8 In Vein marble trestle table by Ben Storms
This beautiful marble trestle table by Ben Storms was part of the Ventura exhibit in a former textile factory. Doubling as a decorative mirror that can be rested against a wall to save space, the surprisingly lightweight table is composed of a thin layer of beautifully veined Belgian blue stone and an organic and reflective underside made from a sheet of stainless steel expanded with water pressure. Resting on simple leather-topped steel trestles, the table is both fragile and strong, sophisticated and industrial.

9 Cork, everywhere!
It’s official, cork has been rehabilitated in respectable design circles after being shut out in pinboard hell for a couple of decades. At the Xpo site, Portuguese-Swiss brand Movecho showed round seats out of the stuff while the new Belgian brand Per/Use showcased a cork love seat by the up-and-coming Czech designer, and creative director of the brand, Lucie Koldová (pictured with Patrick Seha’s coat hanger). Over at the Ventura showcase, Cédric Etienne presented his Corkinho collection of products, furniture and even an acoustic studio made out of pressed waste cork granules from Portugal. Different colours and patterns were achieved with pigments and burning.
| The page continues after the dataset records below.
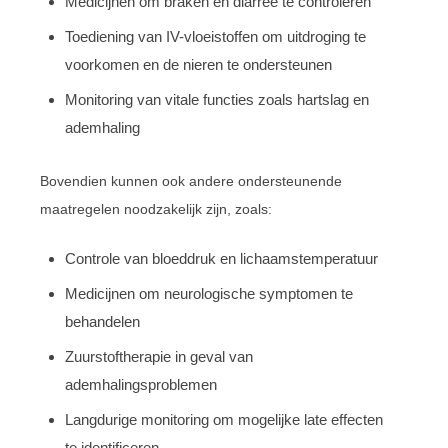
Medicijnen om braken en diarree te controleren
Toediening van IV-vloeistoffen om uitdroging te
voorkomen en de nieren te ondersteunen
Monitoring van vitale functies zoals hartslag en
ademhaling
Bovendien kunnen ook andere ondersteunende
maatregelen noodzakelijk zijn, zoals:
Controle van bloeddruk en lichaamstemperatuur
Medicijnen om neurologische symptomen te
behandelen
Zuurstoftherapie in geval van
ademhalingsproblemen
Langdurige monitoring om mogelijke late effecten
te identificeren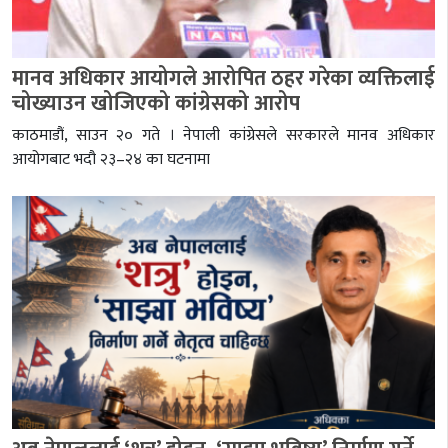
मानव अधिकार आयोगले आरोपित ठहर गरेका व्यक्तिलाई
चोख्याउन खोजिएको कांग्रेसको आरोप
काठमाडौं, साउन २० गते । नेपाली कांग्रेसले सरकारले मानव अधिकार
आयोगबाट भदौ २३–२४ का घटनामा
10 Interieur Awards Objects Category – Tumble cabinet
The 20 winners of the Interieur Awards 2014 Objects Category were showcased theatrically at Kortrijk’s Xpo as on an illuminated stage. Our favourite piece was the Tumble cabinet by Koen Devos, which brought this simple unit back-to-basics with a delightfully analogue hinge system: Pull the handle and the door falls open. Push it back in to close.